-
Notifications
You must be signed in to change notification settings - Fork 0
nasin Token
This is a document of ilo Token's own style of Toki Pona. It'll be mainly focused at the grammar.
ilo Token is inherently prescriptive. It is a bunch of rules, that's how ilo Token is. We tried our best to keep everything as descriptive as possible. ilo Token's limitations are documented. Error messages are "unexpected" instead of "incorrect". However, ilo Token also uses telo misikeke for error messages and that is out of our control.
But at its core, ilo Token is composed of a bunch of rules. This document shall describe ilo Token's grammar rules and will never be meant for people to abide to. Don't try to learn Toki Pona with this, you'll be confused.
Just remember these rules can change. You're welcome to challenge ilo Token's nasin for better.
If you've encountered "a priori term" it means the term is invented just for the sole purpose of having a descriptor inside ilo Token. There can be better terms, if you know one, please tell us. jan Koko, one of main developers, is not a linguist. They are a programmer with background in programming language development. You can see them borrowing terms from the field such as "Abstract Syntax Tree".
This is an a priori term to describe a single word or multiple words which acts as a singular unit and are applicable as headword, modifier, preverb, preposition, etc.
These are:
- A single word
- X ala X constructions
- Reduplication such as "mute mute" in "pona mute mute"
- Number phrase such as "tu wan" in "kili tu wan"; ilo Token recognizes nasin nanpa pona
- Any of these followed by emphasis particle "a"
By defining word unit, we can handle more complex phrases: In "sina sona mute ala mute", "sona mute ala mute" is one of the phrases with "sona" being the headword and "mute ala mute" being the modifier.
Word units are either headed or unheaded. Unheaded word unit only include number phrases. The rest are headed word units. This distinction is applicable for preverbs and preposition which can take multiple forms: "wile a moku", "wile ala wile moku", "wile wile moku", etc., but it cannot be number phrases hence preverbs and preposition can only take headed word units.

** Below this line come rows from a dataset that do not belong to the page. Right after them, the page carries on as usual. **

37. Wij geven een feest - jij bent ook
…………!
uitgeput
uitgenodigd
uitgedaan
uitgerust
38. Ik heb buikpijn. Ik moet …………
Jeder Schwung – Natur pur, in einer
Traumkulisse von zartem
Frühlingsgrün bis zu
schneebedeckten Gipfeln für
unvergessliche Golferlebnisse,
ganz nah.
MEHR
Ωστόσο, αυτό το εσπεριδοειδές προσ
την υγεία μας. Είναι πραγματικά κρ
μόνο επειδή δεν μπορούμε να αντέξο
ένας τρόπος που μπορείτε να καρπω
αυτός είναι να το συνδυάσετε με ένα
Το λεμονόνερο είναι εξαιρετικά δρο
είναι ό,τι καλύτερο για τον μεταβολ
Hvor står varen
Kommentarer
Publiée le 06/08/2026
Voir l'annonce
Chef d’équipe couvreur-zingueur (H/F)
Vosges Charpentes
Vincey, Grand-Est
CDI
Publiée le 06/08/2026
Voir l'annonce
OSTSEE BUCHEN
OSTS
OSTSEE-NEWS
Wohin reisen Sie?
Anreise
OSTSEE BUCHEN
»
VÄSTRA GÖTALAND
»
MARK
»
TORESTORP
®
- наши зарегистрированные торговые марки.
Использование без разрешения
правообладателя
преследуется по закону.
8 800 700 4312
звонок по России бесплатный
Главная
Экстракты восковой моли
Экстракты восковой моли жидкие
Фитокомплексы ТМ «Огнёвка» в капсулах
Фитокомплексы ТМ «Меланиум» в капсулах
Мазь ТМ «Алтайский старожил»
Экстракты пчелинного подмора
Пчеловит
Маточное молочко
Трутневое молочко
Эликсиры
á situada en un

Don't forget ilo Token considers many grammatical constructions. For example, "kili tu wan", "tu wan" can be grouped and considered a word unit, or separated and considered distinct modifiers. Such interpretation will be translated as "2 singular fruits".
We've came up with an a priori term for this: partial parsing. Partial parsing happens when words expected to be grouped are separated, this happens with the examples above.
Partial parsing can be very granular. For example "kili luka tu wan", the "luka" can be considered separate from "tu wan", and "tu wan" can be grouped together.
This is how ilo Token parses Toki Pona texts. However this doesn't mean it's going to be translated and shown in the final output. ilo Token avoids multiple numerical determiner or quantifier determiner, you won't see "5 3 fruits", but you can see "3 hand-related fruits" since "hand-related" is an adjective.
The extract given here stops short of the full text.